Can BYOD Get Your Clients Into Trouble?

It wasn’t that long ago when everyone within the MSPWorld community was proclaiming the virtues of BYOD, or bring your own…anything. The idea was that you can’t stop them from doing it so you might as well encourage it and try to manage it along the way.

Well, if we learned anything during the summer of 2015, it was that there are real risks to doing IT on your own and trying to circumvent your IT department or managed service provider. Platte River Networks is learning that lesson with their client, Hillary Clinton. And, just today it was learned that Caroline Kennedy, the US ambassador to Japan, may have used her personal email to conduct official work business.

So, what is an MSP to do when his customer asks about BYOD? I have some answers.

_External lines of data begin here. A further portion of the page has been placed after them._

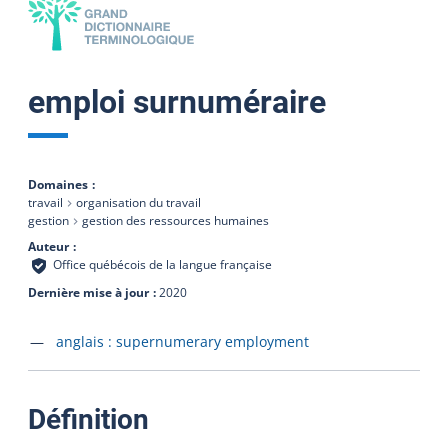
emploi surnuméraire
Domaines
travail
organisation du travail
gestion
gestion des ressources humaines
Auteur
Office québécois de la langue française
Dernière mise à jour
2020
Accéder à la fiche en
anglais :
supernumerary employment
:
Définition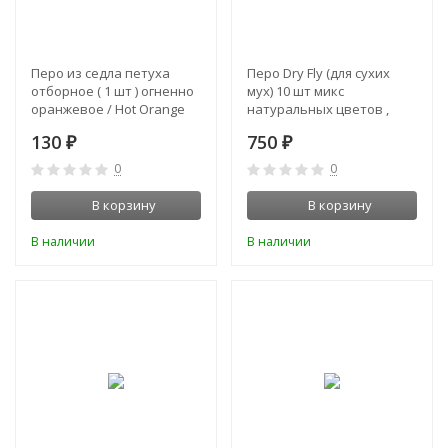
Перо из седла петуха
Перо Dry Fly (для сухих
отборное ( 1 шт ) огненно
мух) 10 шт микс
оранжевое / Hot Orange
натуральных цветов ,
39-42 см
крючки № 10 - 12 - 14
130
750
₽
₽
0
0
В корзину
В корзину
В наличии
В наличии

All IT Environments Require Structure

Don’t let anyone tell you otherwise, without rules, information technology would be useless. IT departments cannot make IT functional without having policies and procedures in place to govern their usage. BYOD, in many ways, challenges IT departmental rules by making the IT staff retrofit their policies and procedures to match the needs of the user. This is not smart and more importantly, it is not scalable.

Make BYOD Serve Your Needs

If BYOD is an inevitability, as everyone says it is, then your BYOD stance should be to allow it, but only after you have the right tools and processes required to handle it. For example, accessing corporate data, sending corporate data, backup, archiving, and records retention, are just a few of the issues IT departments and their MSPs must worry about when dealing with customer provided devices. This risk multiplies when the users start communicating with 3rd party cloud environments, where the organization’s policies can no longer be maintained and ensured.

If BYOD is to remain a viable corporate practice, IT departments, including managed service providers, need to take control of the situation and force the BYOD practices to fit into the existing organizational IT policies and procedures. One thing is perfectly clear, and that is MSPs must not allow BYOD to add more risk to their organization without being properly compensated and prepared for it.